[Data to examine]

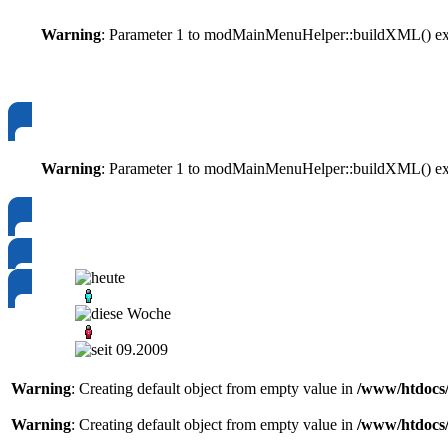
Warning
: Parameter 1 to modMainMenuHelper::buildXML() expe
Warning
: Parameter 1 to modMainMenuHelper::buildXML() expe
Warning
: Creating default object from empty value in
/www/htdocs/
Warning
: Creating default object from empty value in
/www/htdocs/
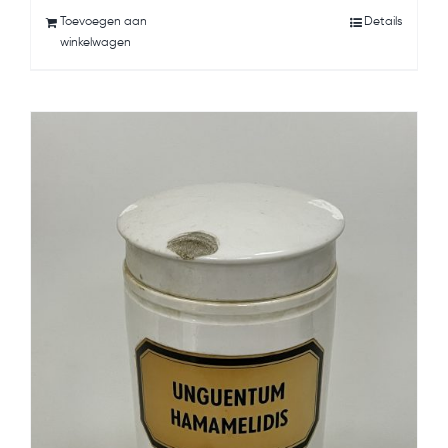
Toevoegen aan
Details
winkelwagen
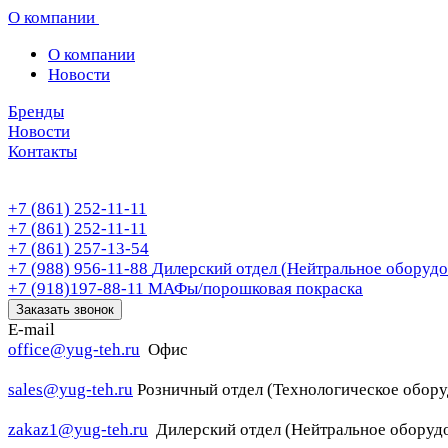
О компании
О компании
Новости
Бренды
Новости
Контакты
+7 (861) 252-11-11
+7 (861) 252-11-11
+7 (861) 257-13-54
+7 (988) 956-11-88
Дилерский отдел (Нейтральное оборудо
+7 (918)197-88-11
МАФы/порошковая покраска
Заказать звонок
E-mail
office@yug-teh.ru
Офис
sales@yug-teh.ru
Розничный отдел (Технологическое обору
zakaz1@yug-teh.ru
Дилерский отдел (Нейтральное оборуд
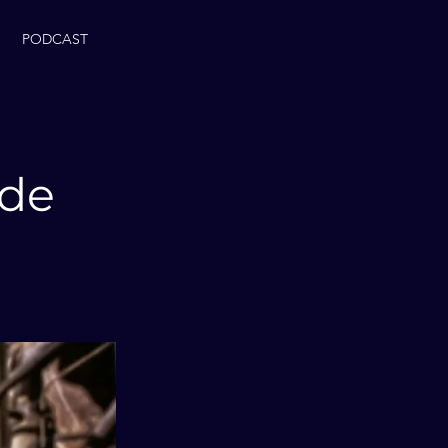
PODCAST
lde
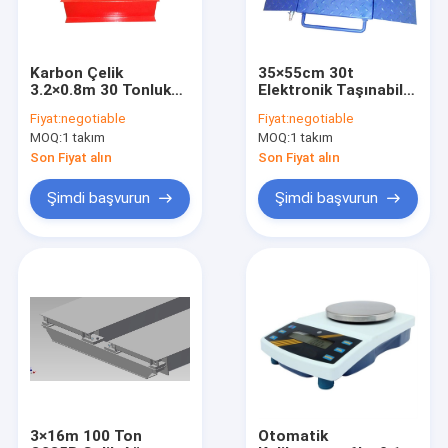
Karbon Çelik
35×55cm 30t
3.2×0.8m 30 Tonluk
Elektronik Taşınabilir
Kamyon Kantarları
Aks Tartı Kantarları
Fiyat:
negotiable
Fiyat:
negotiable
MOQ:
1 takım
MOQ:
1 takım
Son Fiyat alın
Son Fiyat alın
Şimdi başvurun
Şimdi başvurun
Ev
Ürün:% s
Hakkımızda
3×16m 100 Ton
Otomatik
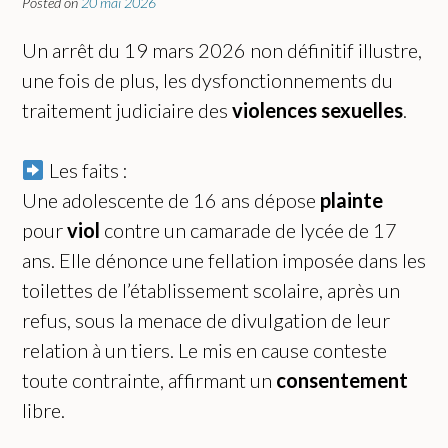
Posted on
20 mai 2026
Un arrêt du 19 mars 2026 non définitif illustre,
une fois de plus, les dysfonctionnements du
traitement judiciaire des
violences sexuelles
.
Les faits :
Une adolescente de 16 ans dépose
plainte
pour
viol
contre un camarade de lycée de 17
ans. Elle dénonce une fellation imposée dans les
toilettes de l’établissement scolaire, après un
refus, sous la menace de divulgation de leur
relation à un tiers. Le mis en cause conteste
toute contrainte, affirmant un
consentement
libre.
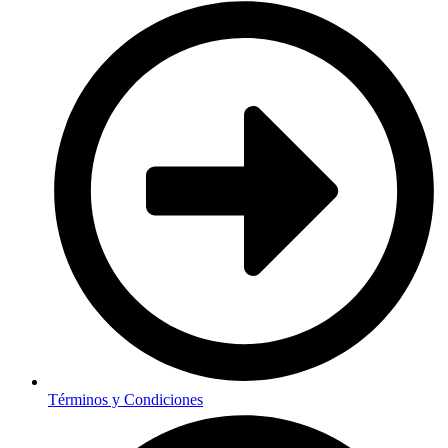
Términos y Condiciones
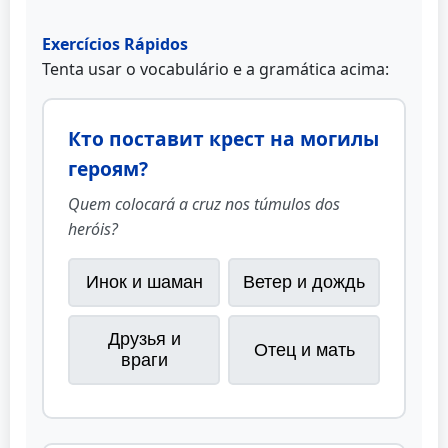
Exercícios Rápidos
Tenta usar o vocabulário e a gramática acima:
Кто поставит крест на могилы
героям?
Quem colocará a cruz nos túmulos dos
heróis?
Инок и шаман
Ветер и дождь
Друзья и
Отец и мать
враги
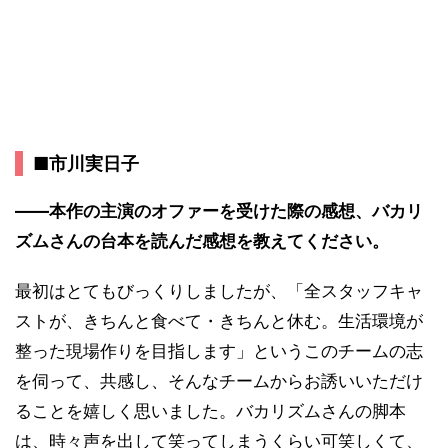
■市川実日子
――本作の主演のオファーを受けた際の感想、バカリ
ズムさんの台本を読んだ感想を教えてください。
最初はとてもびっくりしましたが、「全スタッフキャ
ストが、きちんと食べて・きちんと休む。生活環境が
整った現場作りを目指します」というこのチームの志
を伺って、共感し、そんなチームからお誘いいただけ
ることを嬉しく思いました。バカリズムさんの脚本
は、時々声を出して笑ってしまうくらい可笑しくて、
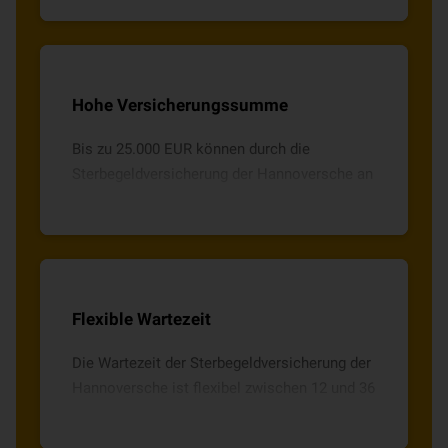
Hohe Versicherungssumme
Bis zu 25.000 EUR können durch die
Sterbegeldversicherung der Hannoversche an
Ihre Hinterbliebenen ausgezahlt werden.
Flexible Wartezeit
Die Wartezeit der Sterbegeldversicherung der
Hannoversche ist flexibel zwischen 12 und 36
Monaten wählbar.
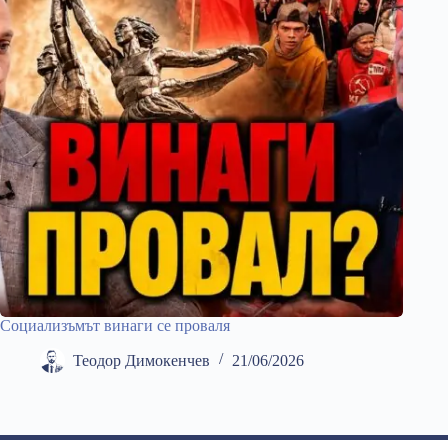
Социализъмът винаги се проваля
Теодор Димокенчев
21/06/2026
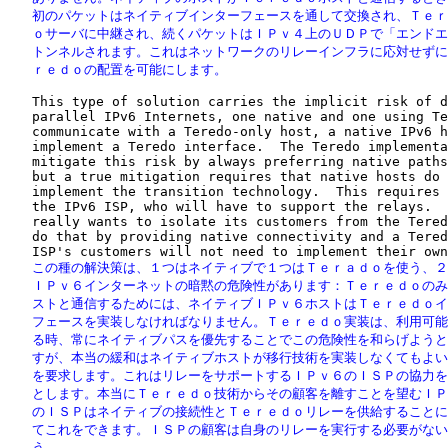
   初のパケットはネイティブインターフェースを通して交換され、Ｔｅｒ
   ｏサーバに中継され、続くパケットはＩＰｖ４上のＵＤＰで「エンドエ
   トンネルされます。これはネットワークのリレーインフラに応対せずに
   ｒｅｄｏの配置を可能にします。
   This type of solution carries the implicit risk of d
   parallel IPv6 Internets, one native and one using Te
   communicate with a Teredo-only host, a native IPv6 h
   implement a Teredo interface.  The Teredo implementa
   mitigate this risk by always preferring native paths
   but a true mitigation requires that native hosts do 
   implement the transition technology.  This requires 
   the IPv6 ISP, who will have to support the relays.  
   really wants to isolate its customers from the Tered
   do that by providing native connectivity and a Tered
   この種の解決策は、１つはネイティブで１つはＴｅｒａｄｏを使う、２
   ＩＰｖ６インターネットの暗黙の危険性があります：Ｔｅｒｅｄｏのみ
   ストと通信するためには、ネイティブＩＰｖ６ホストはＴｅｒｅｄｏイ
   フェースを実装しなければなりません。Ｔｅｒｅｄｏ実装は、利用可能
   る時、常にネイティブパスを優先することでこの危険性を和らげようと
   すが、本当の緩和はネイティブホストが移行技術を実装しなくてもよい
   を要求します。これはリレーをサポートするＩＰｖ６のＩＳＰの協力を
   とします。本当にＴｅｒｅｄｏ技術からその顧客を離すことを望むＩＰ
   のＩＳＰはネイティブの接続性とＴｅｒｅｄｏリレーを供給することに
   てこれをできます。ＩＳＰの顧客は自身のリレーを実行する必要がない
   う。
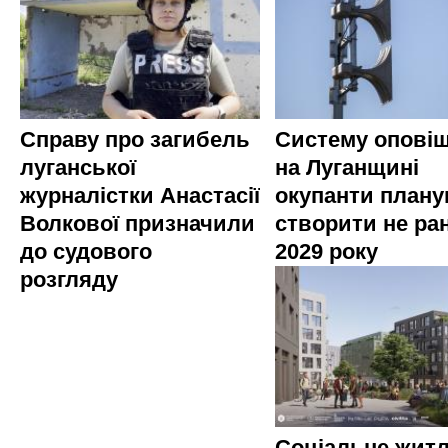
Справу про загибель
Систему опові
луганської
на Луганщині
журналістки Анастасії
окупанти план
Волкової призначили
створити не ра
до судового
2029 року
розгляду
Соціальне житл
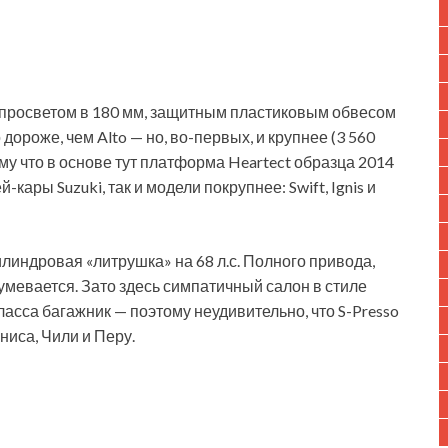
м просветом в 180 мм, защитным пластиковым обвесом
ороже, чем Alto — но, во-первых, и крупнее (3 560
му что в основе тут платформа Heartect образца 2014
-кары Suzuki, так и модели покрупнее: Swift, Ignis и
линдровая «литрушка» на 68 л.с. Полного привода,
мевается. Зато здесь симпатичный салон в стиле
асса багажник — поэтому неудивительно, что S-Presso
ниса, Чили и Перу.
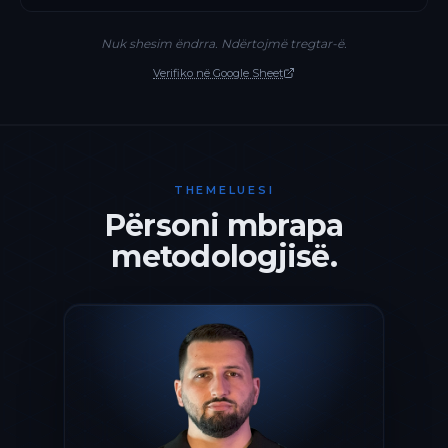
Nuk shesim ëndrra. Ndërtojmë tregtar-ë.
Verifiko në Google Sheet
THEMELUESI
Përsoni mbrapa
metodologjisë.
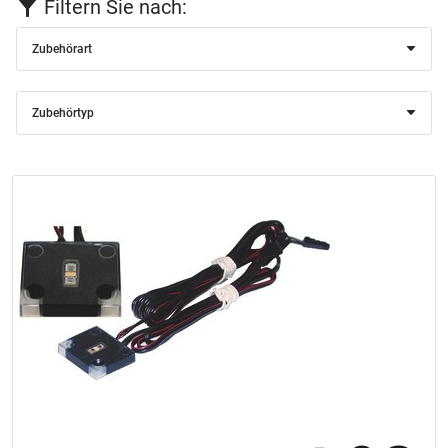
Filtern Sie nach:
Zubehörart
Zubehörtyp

[/Data to examine]

**Required work:**
Output each line above exactly as it stands, omitting the pictures.

**Answer to the exercise:**
Warning
: Parameter 1 to modMainMenuHelper::buildXML() expe
Warning
: Parameter 1 to modMainMenuHelper::buildXML() expe
Warning
: Creating default object from empty value in
/www/htdocs/
Warning
: Creating default object from empty value in
/www/htdocs/
Toevoegen aan
Details
winkelwagen
О компании
О компании
Новости
Бренды
Новости
Контакты
+7 (861) 252-11-11
+7 (861) 252-11-11
+7 (861) 257-13-54
+7 (988) 956-11-88
Дилерский отдел (Нейтральное оборудо
+7 (918)197-88-11
МАФы/порошковая покраска
Заказать звонок
E-mail
office@yug-teh.ru
Офис
sales@yug-teh.ru
Розничный отдел (Технологическое обору
zakaz1@yug-teh.ru
Дилерский отдел (Нейтральное оборуд
PODCAST
lde
Karbon Çelik
35×55cm 30t
3.2×0.8m 30 Tonluk
Elektronik Taşınabilir
Kamyon Kantarları
Aks Tartı Kantarları
Fiyat:
negotiable
Fiyat:
negotiable
MOQ:
1 takım
MOQ:
1 takım
Son Fiyat alın
Son Fiyat alın
Şimdi başvurun
Şimdi başvurun
Ev
Ürün:% s
Hakkımızda
3×16m 100 Ton
Otomatik
Posted on
20 mai 2026
Un arrêt du 19 mars 2026 non définitif illustre,
une fois de plus, les dysfonctionnements du
traitement judiciaire des
violences sexuelles
.
Les faits :
Une adolescente de 16 ans dépose
plainte
pour
viol
contre un camarade de lycée de 17
ans. Elle dénonce une fellation imposée dans les
toilettes de l’établissement scolaire, après un
refus, sous la menace de divulgation de leur
relation à un tiers. Le mis en cause conteste
toute contrainte, affirmant un
consentement
libre.
Términos y Condiciones
Exercícios Rápidos
Tenta usar o vocabulário e a gramática acima:
Кто поставит крест на могилы
героям?
Quem colocará a cruz nos túmulos dos
heróis?
Инок и шаман
Ветер и дождь
Друзья и
Отец и мать
враги
■市川実日子
――本作の主演のオファーを受けた際の感想、バカリ
ズムさんの台本を読んだ感想を教えてください。
最初はとてもびっくりしましたが、「全スタッフキャ
ストが、きちんと食べて・きちんと休む。生活環境が
整った現場作りを目指します」というこのチームの志
を伺って、共感し、そんなチームからお誘いいただけ
ることを嬉しく思いました。バカリズムさんの脚本
は、時々声を出して笑ってしまうくらい可笑しくて、
Hohe Versicherungssumme
Bis zu 25.000 EUR können durch die
Sterbegeldversicherung der Hannoversche an
Ihre Hinterbliebenen ausgezahlt werden.
Flexible Wartezeit
Die Wartezeit der Sterbegeldversicherung der
Hannoversche ist flexibel zwischen 12 und 36
Monaten wählbar.
Социализъмът винаги се проваля
Теодор Димокенчев
21/06/2026
   初のパケットはネイティブインターフェースを通して交換され、Ｔｅｒ
   ｏサーバに中継され、続くパケットはＩＰｖ４上のＵＤＰで「エンドエ
   トンネルされます。これはネットワークのリレーインフラに応対せずに
   ｒｅｄｏの配置を可能にします。
   This type of solution carries the implicit risk of d
   parallel IPv6 Internets, one native and one using Te
   communicate with a Teredo-only host, a native IPv6 h
   implement a Teredo interface.  The Teredo implementa
   mitigate this risk by always preferring native paths
   but a true mitigation requires that native hosts do 
   implement the transition technology.  This requires 
   the IPv6 ISP, who will have to support the relays.  
   really wants to isolate its customers from the Tered
   do that by providing native connectivity and a Tered
   この種の解決策は、１つはネイティブで１つはＴｅｒａｄｏを使う、２
   ＩＰｖ６インターネットの暗黙の危険性があります：Ｔｅｒｅｄｏのみ
   ストと通信するためには、ネイティブＩＰｖ６ホストはＴｅｒｅｄｏイ
   フェースを実装しなければなりません。Ｔｅｒｅｄｏ実装は、利用可能
   る時、常にネイティブパスを優先することでこの危険性を和らげようと
   すが、本当の緩和はネイティブホストが移行技術を実装しなくてもよい
   を要求します。これはリレーをサポートするＩＰｖ６のＩＳＰの協力を
   とします。本当にＴｅｒｅｄｏ技術からその顧客を離すことを望むＩＰ
   のＩＳＰはネイティブの接続性とＴｅｒｅｄｏリレーを供給することに
   てこれをできます。ＩＳＰの顧客は自身のリレーを実行する必要がない
   う。
Справу про загибель
Систему опові
луганської
на Луганщині
журналістки Анастасії
окупанти план
Волкової призначили
створити не ра
до судового
2029 року
розгляду
Соціальне житл
м просветом в 180 мм, защитным пластиковым обвесом
ороже, чем Alto — но, во-первых, и крупнее (3 560
му что в основе тут платформа Heartect образца 2014
-кары Suzuki, так и модели покрупнее: Swift, Ignis и
линдровая «литрушка» на 68 л.с. Полного привода,
мевается. Зато здесь симпатичный салон в стиле
асса багажник — поэтому неудивительно, что S-Presso
ниса, Чили и Перу.
Nuk shesim ëndrra. Ndërtojmë tregtar-ë.
Verifiko në Google Sheet
THEMELUESI
Përsoni mbrapa
metodologjisë.
Filtern Sie nach:
Zubehörart
Zubehörtyp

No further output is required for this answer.